To get a consistent backup, stop the server or lock and flush the
relevant tables:
FLUSH TABLES tbl_list WITH READ LOCK;
You need only a read lock; this enables other clients to continue to query the tables while you are making a copy of the files in the database directory. The flush is needed to ensure that the all active index pages are written to disk before you start the backup. See Section 13.3.5, “LOCK TABLES and UNLOCK TABLES Syntax”, and Section 13.7.6.3, “FLUSH Syntax”.
You can also create a binary backup simply by copying all table
files, as long as the server isn't updating anything.
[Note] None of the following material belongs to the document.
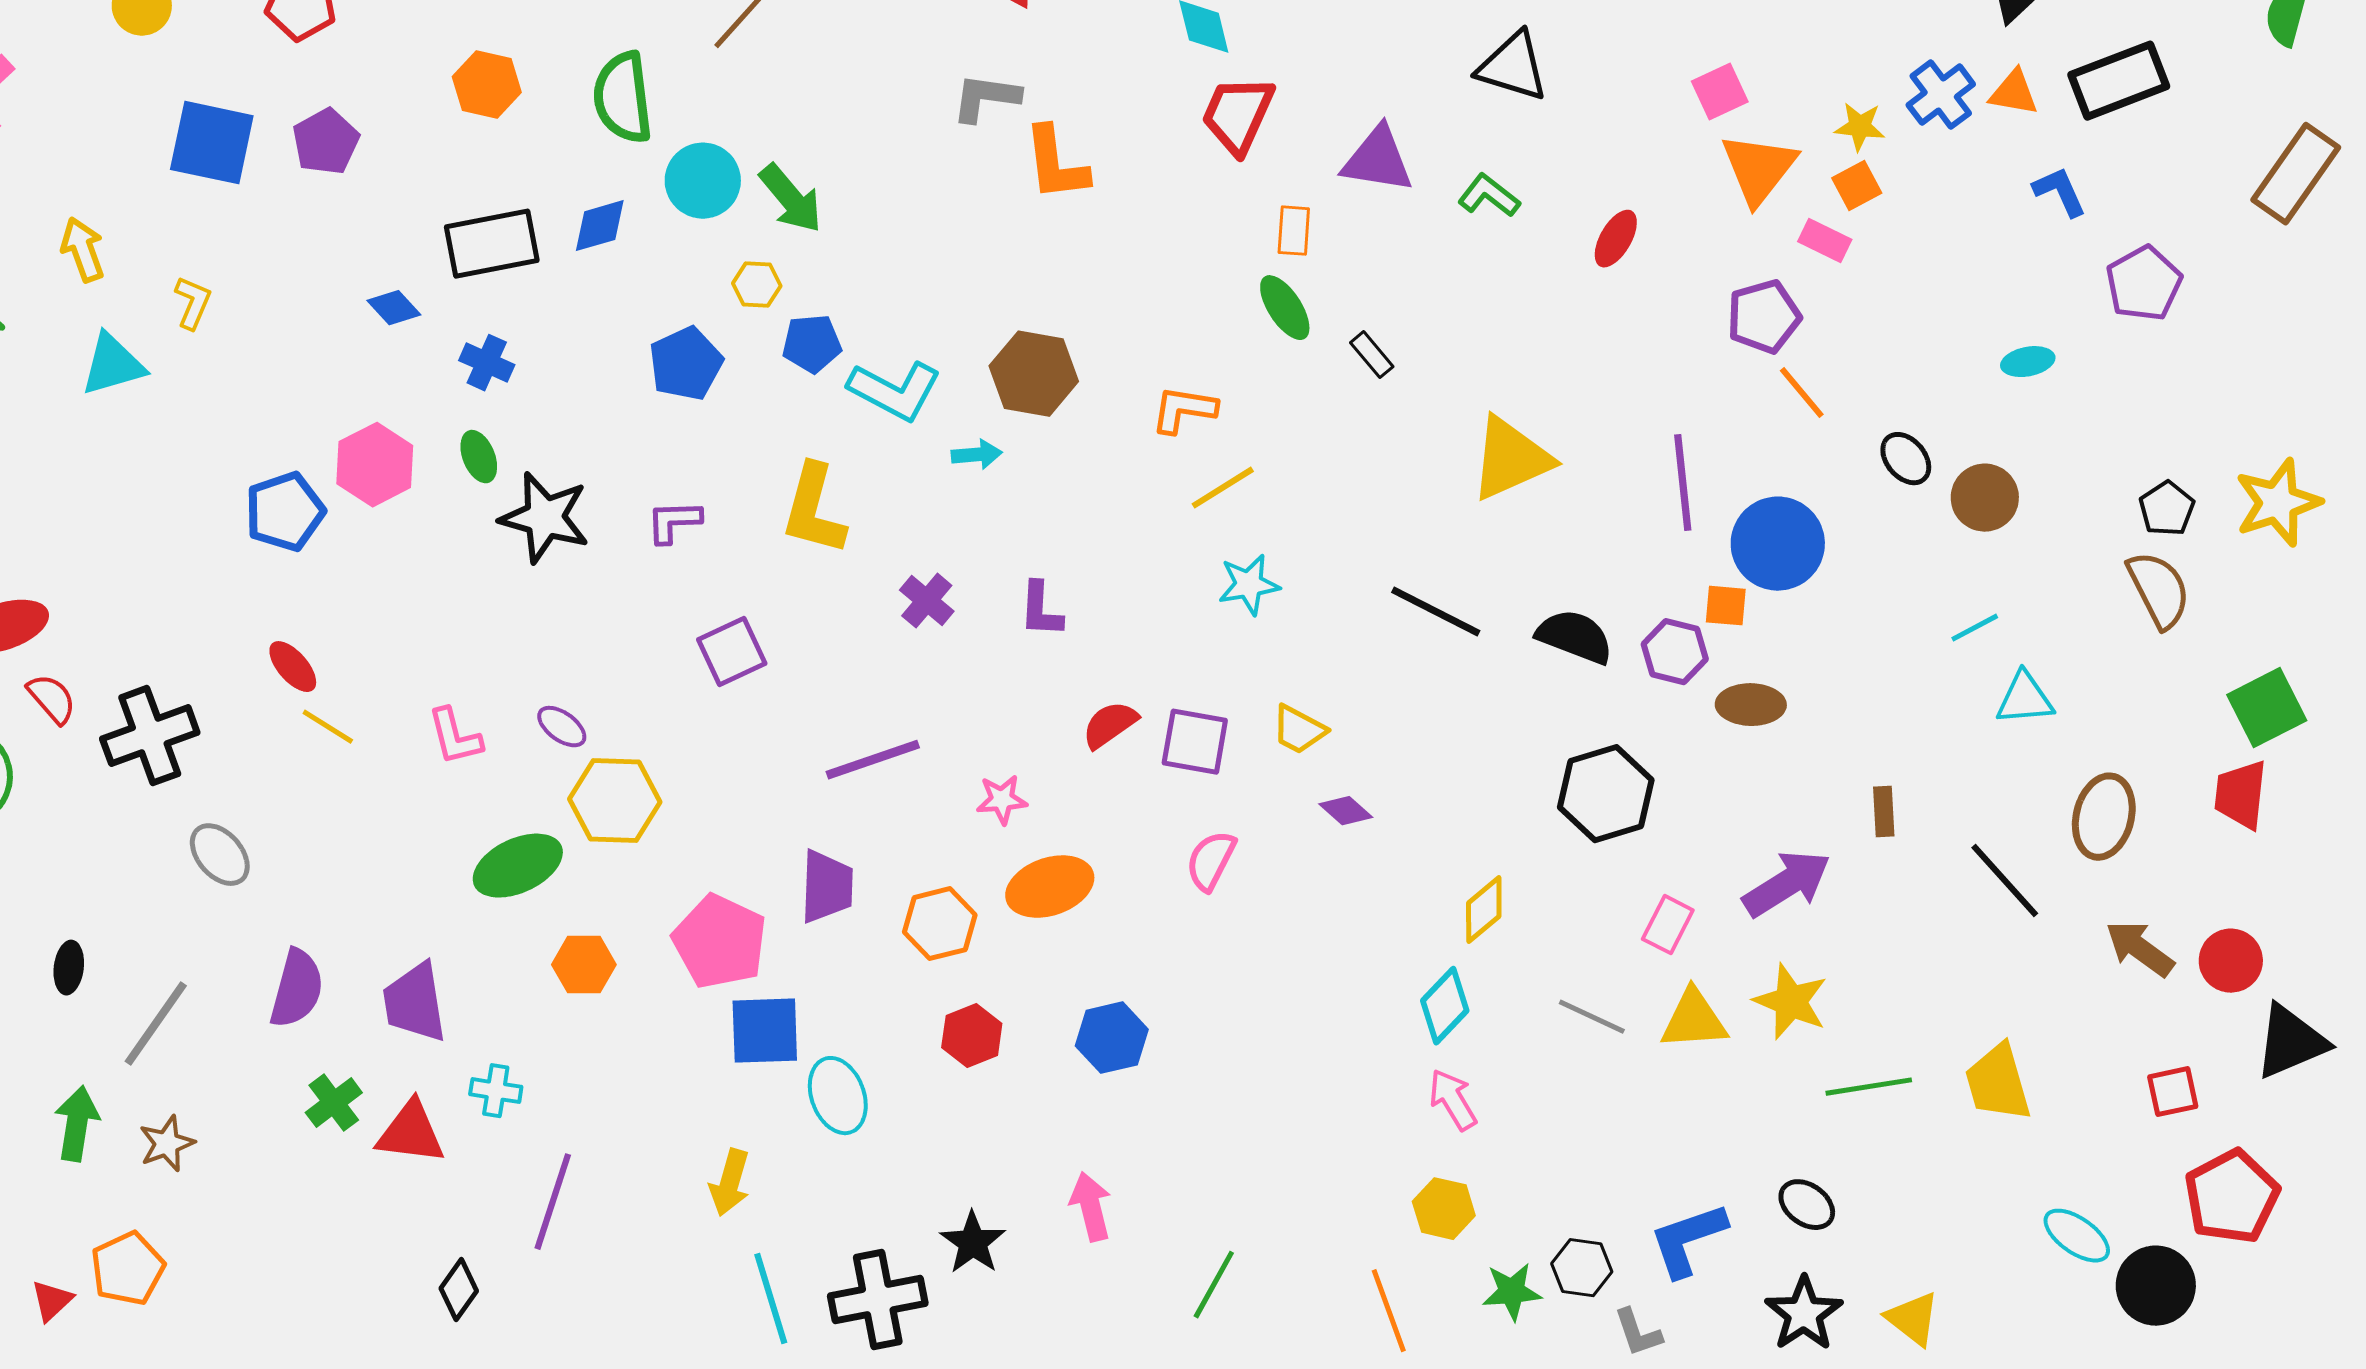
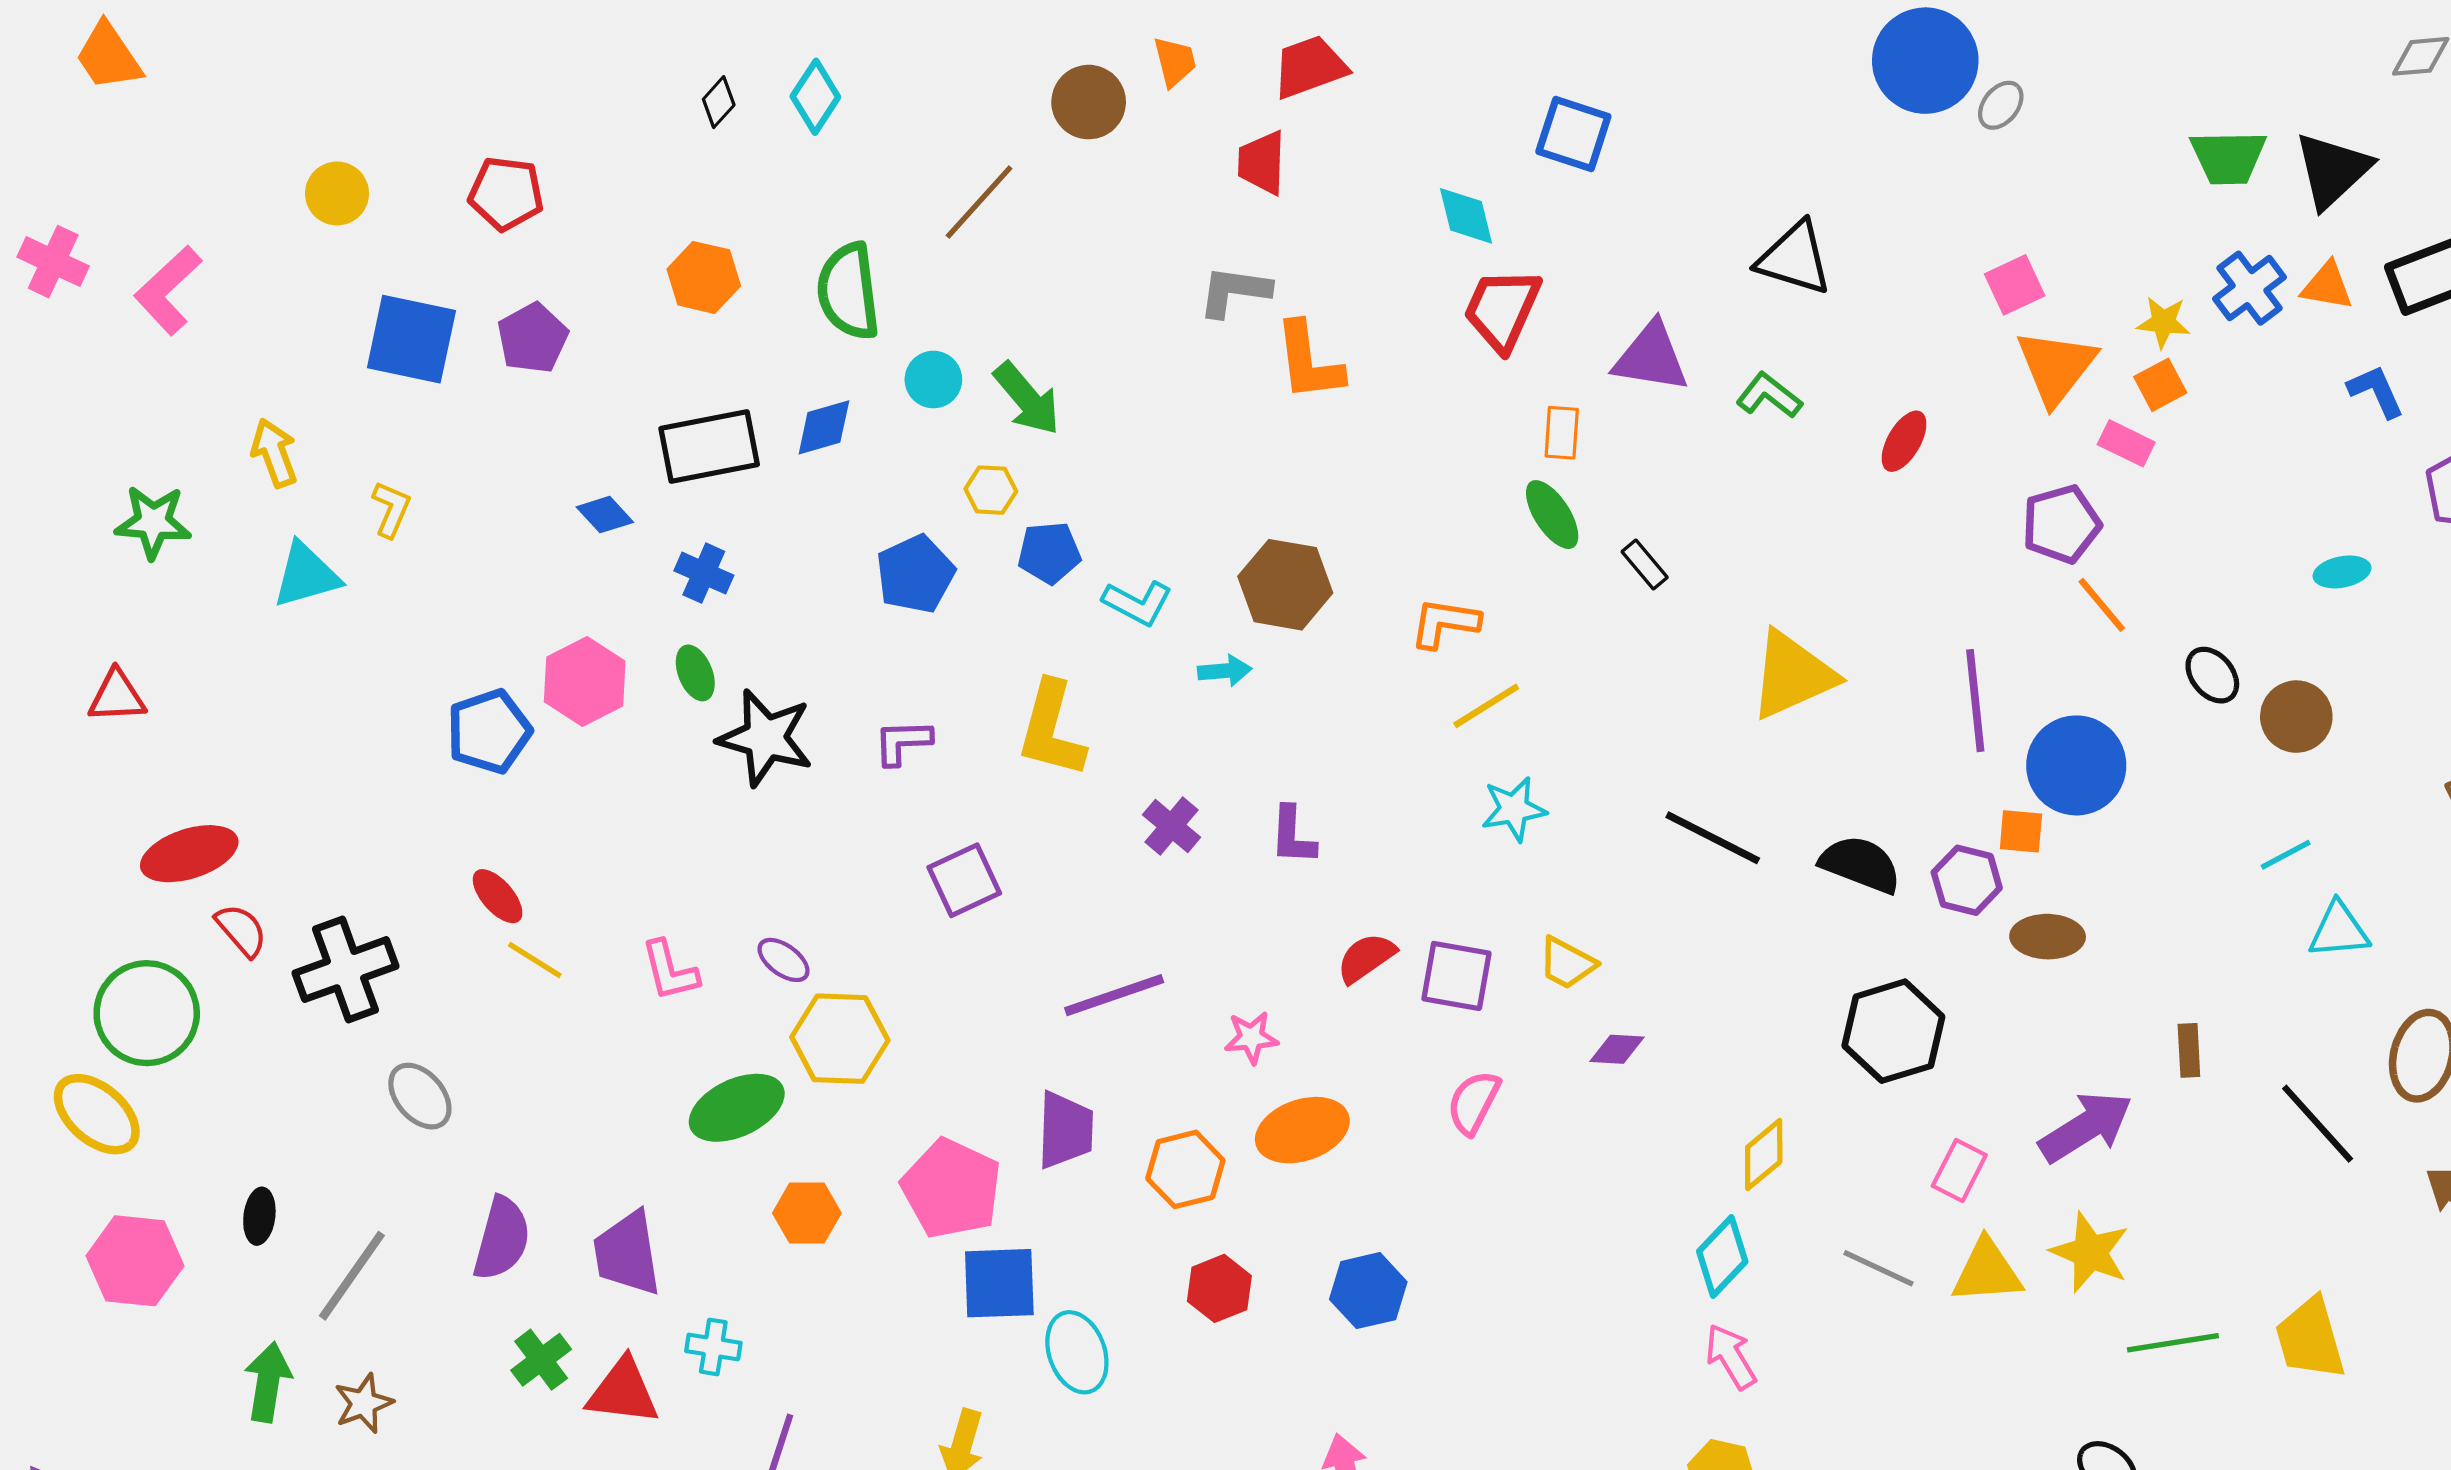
cyan circle: (703, 181) -> (933, 380), size x0.7
cyan L-shape: (895, 391) -> (1138, 603), size x0.7
purple diamond: (1346, 811) -> (1617, 1049), turned -38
The
mysqlhotcopy script uses this method. (But note
that table file copying methods do not work if your database
contains InnoDB tables.
mysqlhotcopy does not work for
InnoDB tables because InnoDB
does not necessarily store table contents in database directories.
Also, even if the server is not actively updating data,
InnoDB may still have modified data cached in
memory and not flushed to disk.)
To create a text file containing a table's data, you can use
SELECT * INTO OUTFILE
'. The file is created
on the MySQL server host, not the client host. For this statement,
the output file cannot already exist because permitting files to
be overwritten constitutes a security risk. See
Section 13.2.9, “SELECT Syntax”. This method works for any kind of data
file, but saves only table data, not the table structure.
file_name' FROM
tbl_name
Another way to create text data files (along with files containing
CREATE TABLE statements for the
backed up tables) is to use mysqldump with the
--tab option. See
Section 7.4.3, “Dumping Data in Delimited-Text Format with mysqldump”.
To reload a delimited-text data file, use
LOAD DATA
INFILE or mysqlimport.
MySQL supports incremental backups: You must start the server with
the --log-bin option to enable
binary logging; see Section 5.4.4, “The Binary Log”. The binary log
files provide you with the information you need to replicate
changes to the database that are made subsequent to the point at
which you performed a backup. At the moment you want to make an
incremental backup (containing all changes that happened since the
last full or incremental backup), you should rotate the binary log
by using FLUSH
LOGS. This done, you need to copy to the backup location
all binary logs which range from the one of the moment of the last
full or incremental backup to the last but one. These binary logs
are the incremental backup; at restore time, you apply them as
explained in Section 7.5, “Point-in-Time (Incremental) Recovery Using the Binary Log”. The next
time you do a full backup, you should also rotate the binary log
using FLUSH LOGS,
mysqldump --flush-logs, or
mysqlhotcopy --flushlog. See
Section 4.5.4, “mysqldump — A Database Backup Program”, and Section 4.6.10, “mysqlhotcopy — A Database Backup Program”.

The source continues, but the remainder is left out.